#### YOUR OBJECTIVE
Using the records below, filter for lines that contain the string "innovation" and copy them out.

#### GIVEN DATA

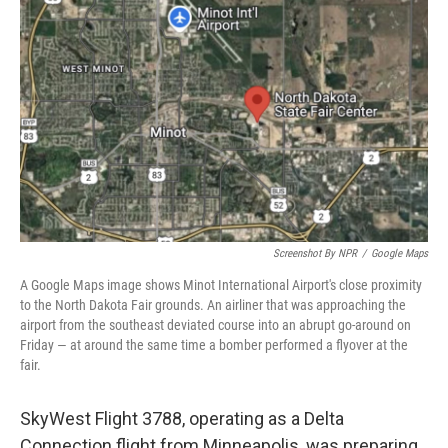
o
e
d
o
r
I
k
n
Screenshot By NPR
/
Google Maps
A Google Maps image shows Minot International Airport's close proximity
to the North Dakota Fair grounds. An airliner that was approaching the
airport from the southeast deviated course into an abrupt go-around on
Friday — at around the same time a bomber performed a flyover at the
fair.
SkyWest Flight 3788, operating as a Delta
Connection flight from Minneapolis, was preparing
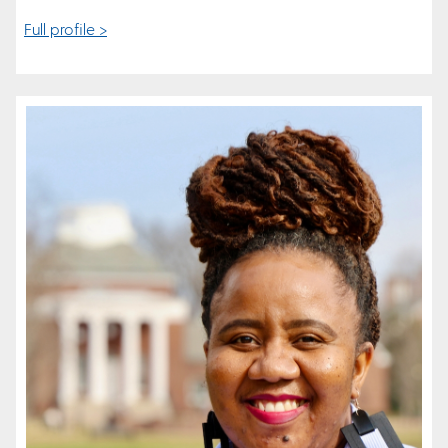
Full profile >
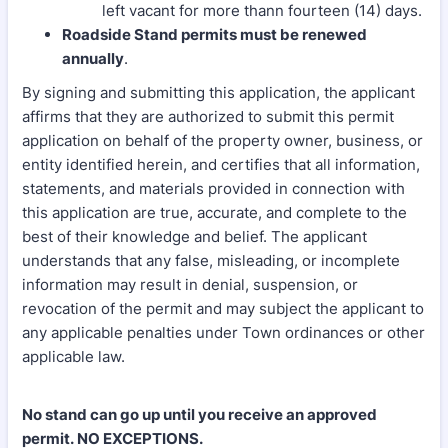
left vacant for more thann fourteen (14) days.
Roadside Stand permits must be renewed
annually
.
By signing and submitting this application, the applicant
affirms that they are authorized to submit this permit
application on behalf of the property owner, business, or
entity identified herein, and certifies that all information,
statements, and materials provided in connection with
this application are true, accurate, and complete to the
best of their knowledge and belief. The applicant
understands that any false, misleading, or incomplete
information may result in denial, suspension, or
revocation of the permit and may subject the applicant to
any applicable penalties under Town ordinances or other
applicable law.
No stand can go up until you receive an approved
permit. NO EXCEPTIONS.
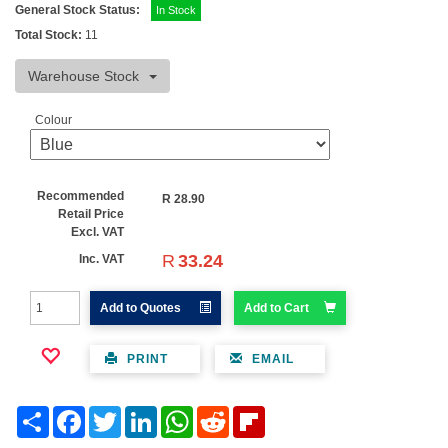
General Stock Status:
In Stock
Total Stock:
11
Warehouse Stock
Colour
Recommended
R
28.90
Retail Price
Excl. VAT
R
33.24
Inc. VAT
Add to Quotes
Add to Cart
PRINT
EMAIL
Share
Facebook
Twitter
LinkedIn
WhatsApp
Reddit
Flipboard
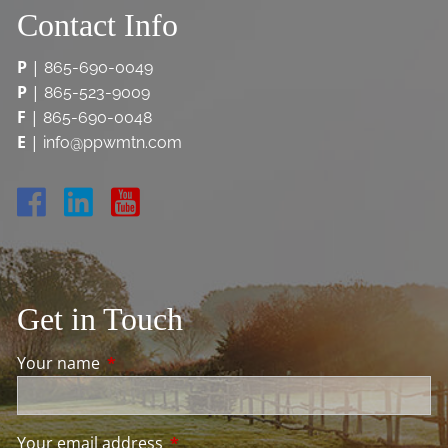
Contact Info
P
|
865-690-0049
P
|
865-523-9009
F
|
865-690-0048
E
|
info@ppwmtn.com
Get in Touch
Your name
This field is required.
Your email address
This field is required.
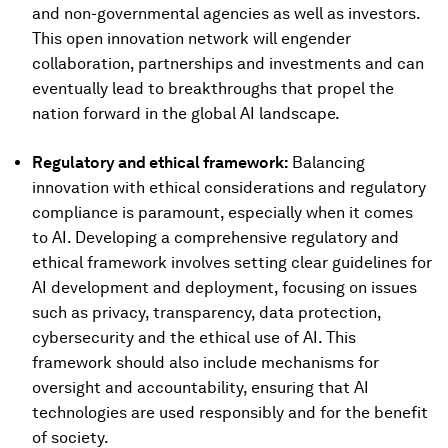
and non-governmental agencies as well as investors.
This open innovation network will engender
collaboration, partnerships and investments and can
eventually lead to breakthroughs that propel the
nation forward in the global AI landscape.
Regulatory and ethical framework:
Balancing
innovation with ethical considerations and regulatory
compliance is paramount, especially when it comes
to AI. Developing a comprehensive regulatory and
ethical framework involves setting clear guidelines for
AI development and deployment, focusing on issues
such as privacy, transparency, data protection,
cybersecurity and the ethical use of AI. This
framework should also include mechanisms for
oversight and accountability, ensuring that AI
technologies are used responsibly and for the benefit
of society.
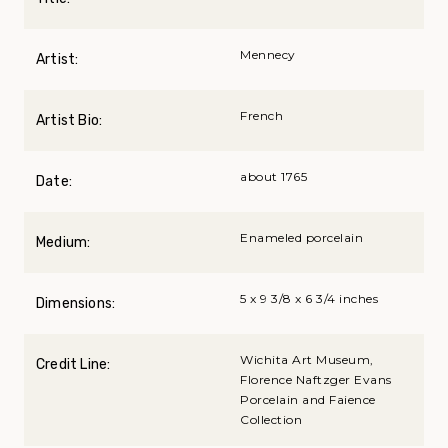
Mennecy
Artist:
French
Artist Bio:
about 1765
Date:
Enameled porcelain
Medium:
5 x 9 3/8 x 6 3/4 inches
Dimensions:
Wichita Art Museum,
Credit Line:
Florence Naftzger Evans
Porcelain and Faience
Collection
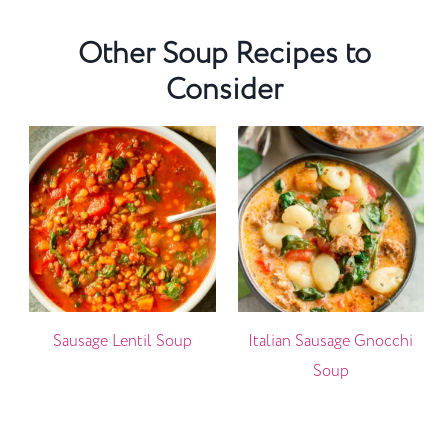
Other Soup Recipes to
Consider
Sausage Lentil Soup
Italian Sausage Gnocchi
Soup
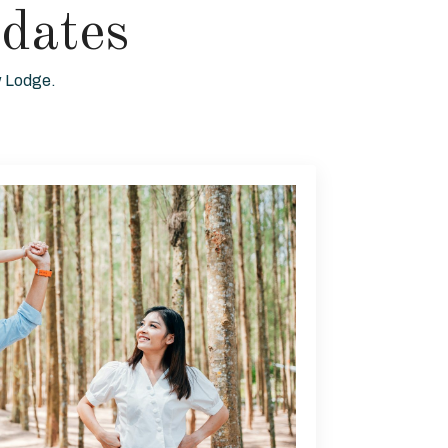
dates
ew Lodge.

#### EXERCISE SOLUTION
This open innovation network will engender
innovation with ethical considerations and regulatory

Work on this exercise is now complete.